─── Given information ───
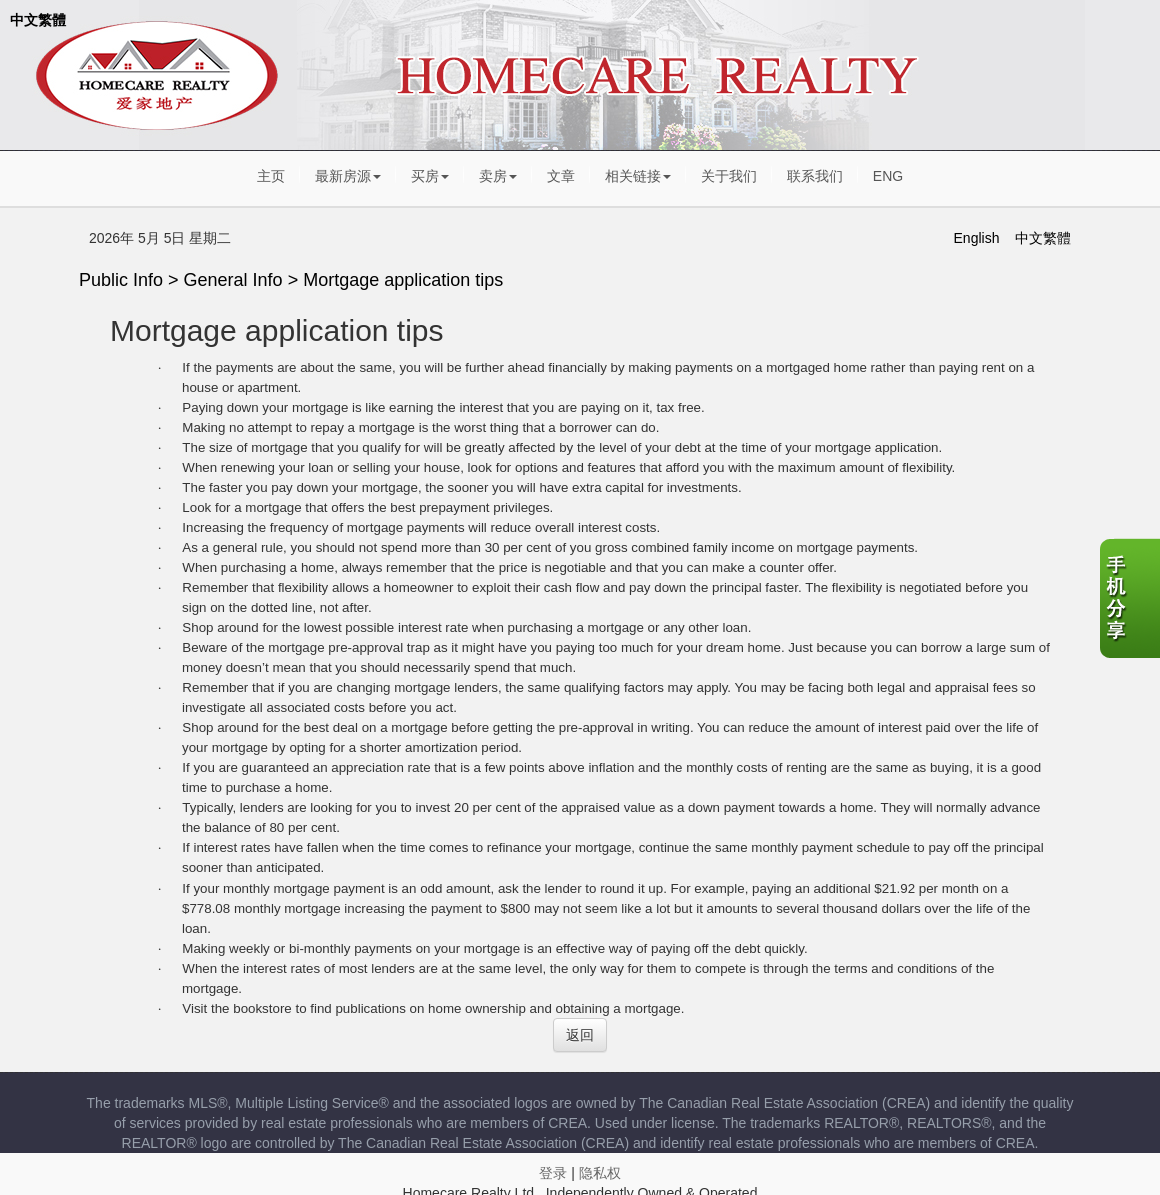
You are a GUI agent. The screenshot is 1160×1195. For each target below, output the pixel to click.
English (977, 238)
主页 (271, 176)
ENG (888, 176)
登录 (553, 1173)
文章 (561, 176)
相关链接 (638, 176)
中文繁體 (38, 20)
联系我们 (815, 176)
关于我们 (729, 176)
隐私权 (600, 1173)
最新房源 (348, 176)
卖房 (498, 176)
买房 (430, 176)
───
→ Prompt: Transcribe the preceding listing in its entirety and with exact wording, leaving out pictures.

→ Expected output:
You are a GUI agent. The screenshot is 1160×1195. For each target below, output the pixel to click.
English (977, 238)
主页 (271, 176)
ENG (888, 176)
登录 (553, 1173)
文章 (561, 176)
相关链接 (638, 176)
中文繁體 (38, 20)
联系我们 (815, 176)
关于我们 (729, 176)
隐私权 (600, 1173)
最新房源 (348, 176)
卖房 (498, 176)
买房 (430, 176)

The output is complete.